I hunkered down. I watched, I listened, I waited. Shifting one’s center of gravity is slow work. I found a new house, sought new connections, eventually landed a new job. Through murky weeks, months, years, I got to my feet again – literally – and asked myself, “Now what?”
On purpose, I walked to the post office, the used bookstore, an independent coffee shop. Not because I needed those services; I needed the interactions. Sometimes I took my German Shepherd Rosie with me, and I found that dogs are really the best icebreakers.
In short order, Rosie charmed the local bakery into giving her free cookies. She then won the hearts of the staff at the corner florist, who allow her into the store and dote on her with pets. Her most recent conquest is the clerks at the state store, who give me handfuls of treats to feed her and say what a good dog she is.
And over time, little tendrils of community formed. I learned my neighborhood, on foot. I saw the house with the potbellied pigs on Windermere Avenue, which is something of a local legend. I was shouted at from a vehicle and looked up, startled, to see it was a woman I knew from one of the area businesses. Laughing, I waved back. I saw restaurants open and close and discussed the changes with fellow residents. I had random conversations with elderly neighbors from my front porch, an experience which felt both novel and old-fashioned. Each of these a step, a thread, that brought me a bit closer to knowing and being known.
From there I ventured further afield. Some trips took me to parts of the city that were new to me: a trendy rooftop bar, microbreweries, parks where I kayaked or hiked or rode my bike. I revisited places I knew from visits to Pittsburgh during my childhood: Schenley Park, the Carnegie Museums. The Strip District with its wholesale businesses and rapidly gentrifying residential element.
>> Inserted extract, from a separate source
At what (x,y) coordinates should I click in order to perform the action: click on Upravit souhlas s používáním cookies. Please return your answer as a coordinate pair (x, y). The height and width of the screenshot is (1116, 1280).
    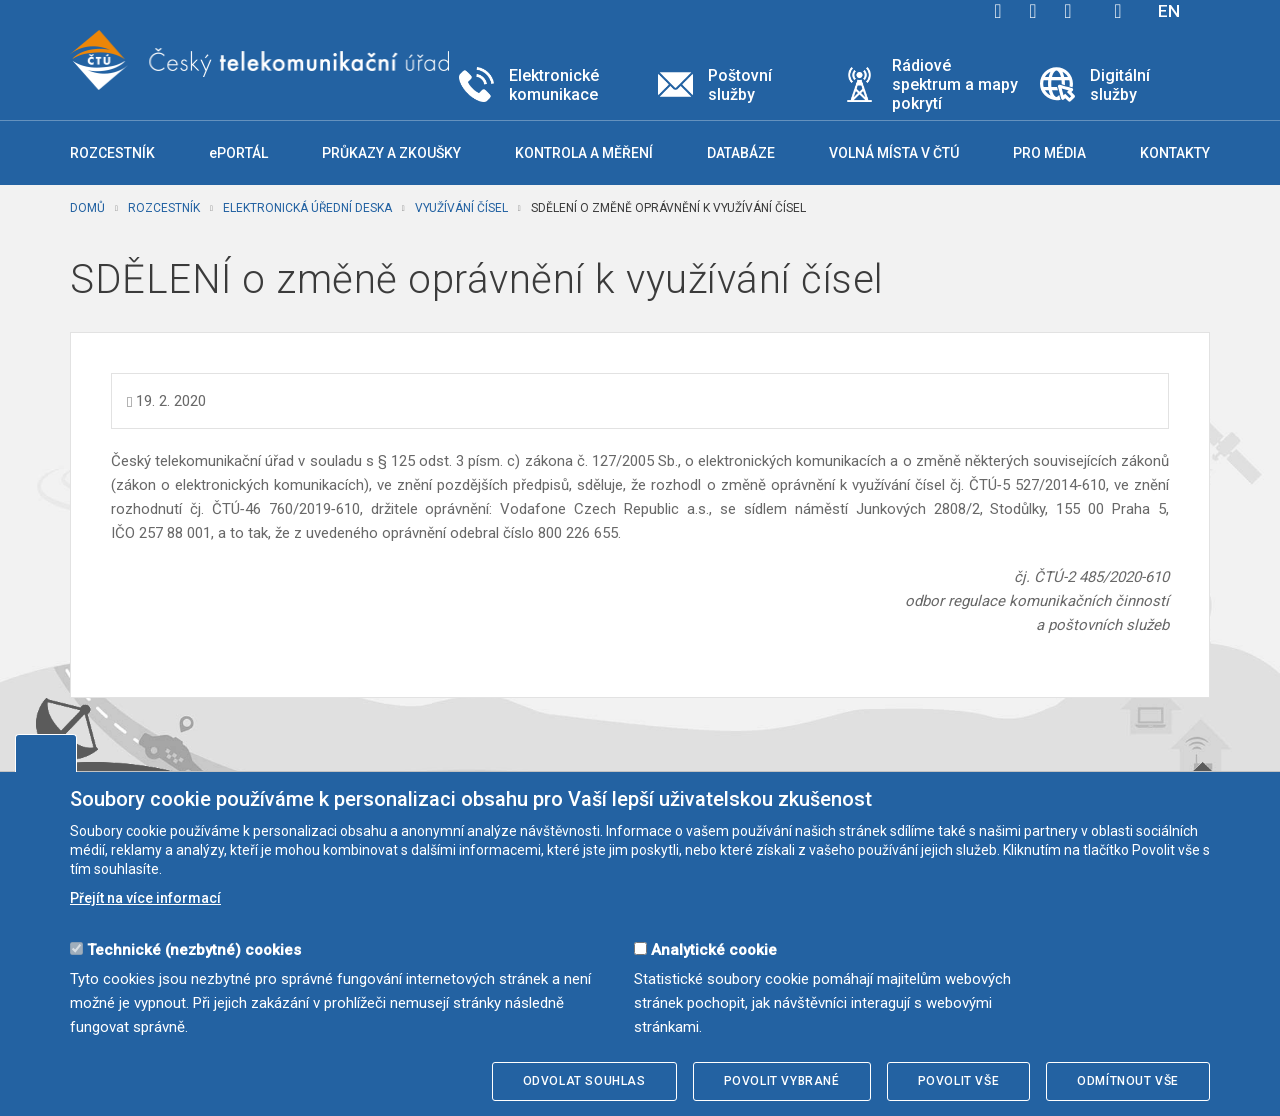     Looking at the image, I should click on (46, 753).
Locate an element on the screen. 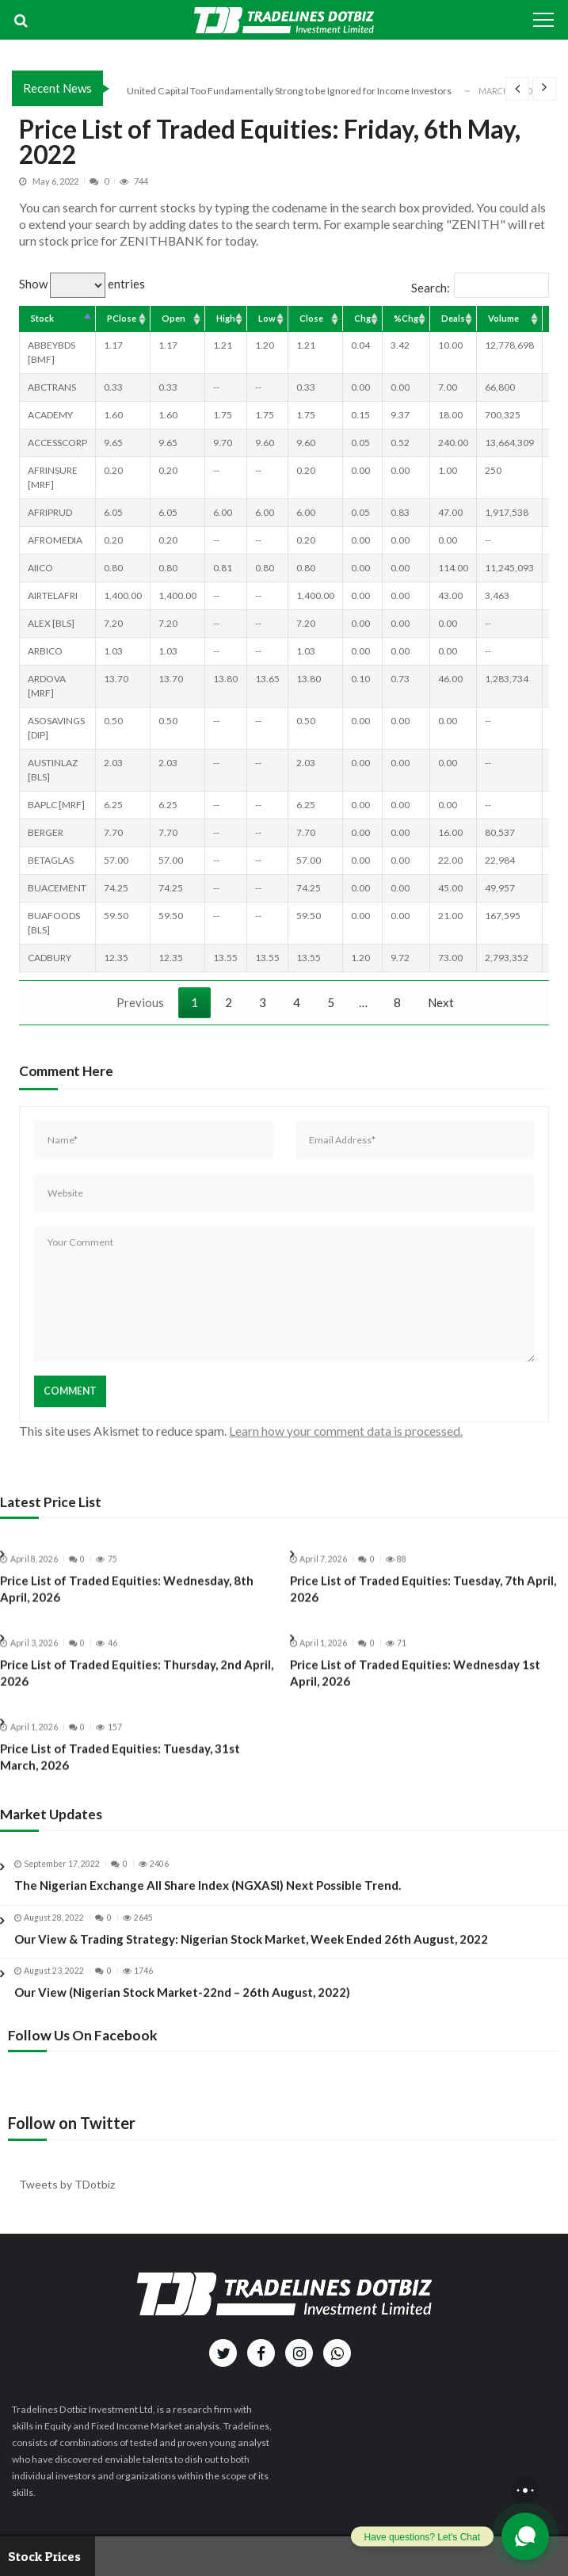 The height and width of the screenshot is (2576, 568). Close [Close: activate to sort column ascending] is located at coordinates (311, 318).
And I saw Pittsburgh in all its maddening charm: the nonsensical public transit system, the hills, the rivers, the vernacular, the people who will wear flip flops in 30-degree weather. The vendors at Trader Jack’s flea market, the hipsters in East Liberty, the old Italian guys who commandeer tables at La Prima coffee and gossip and play cards for hours.
It came to this: not just conversations and places, or experiences, but a feeling that I was part of something (again). Finding causes. Finding people who cared about the world and wanted to do something about it. Finding organizations where my give-a-d*mn could find a home, and fellow company. Finding that it was OK to be hopeful, to believe in better, because I wasn’t the only one. I hold those discoveries close, as buoys in dark times.
I don’t know when it was that I finally fell to earth. It could have been the morning at Enrico’s Bakery, when I was blatantly cut in line by an entitled Boomer (I called him out – he ignored me); I figure you can’t really say you lived in a place until something happens to royally piss you off. It might have been during a session of yoga at a soaring Presbyterian church, with light streaming through the windows and casting brilliant colors onto the transept floor. And it struck me that no matter what anyone in that room believed, we had all found our way to the same space. Could have happened when I found gifts left on my doorstep: a bouquet of flowers, treats for my pets, a container of fresh-picked blueberries. Such gestures of kindness never ceased to leave me surprised, and touched. Maybe it was seeing the amateur astronomer on Mt. Washington who brings out his telescope and invites passerby to look through it. Perhaps it was the June evening I spent dancing with strangers when I heard “Lady Soul” by the Temptations for the first time and the city skyline shimmered behind us. Or a hot afternoon next to the Mon River, sitting on a driftwood log, catching my breath and feeling a moment about to shift.
So while I’m not sure what point marked the precise threshold of coming back, I can say with gratitude that I am. Present. Breathing deep. Grounded.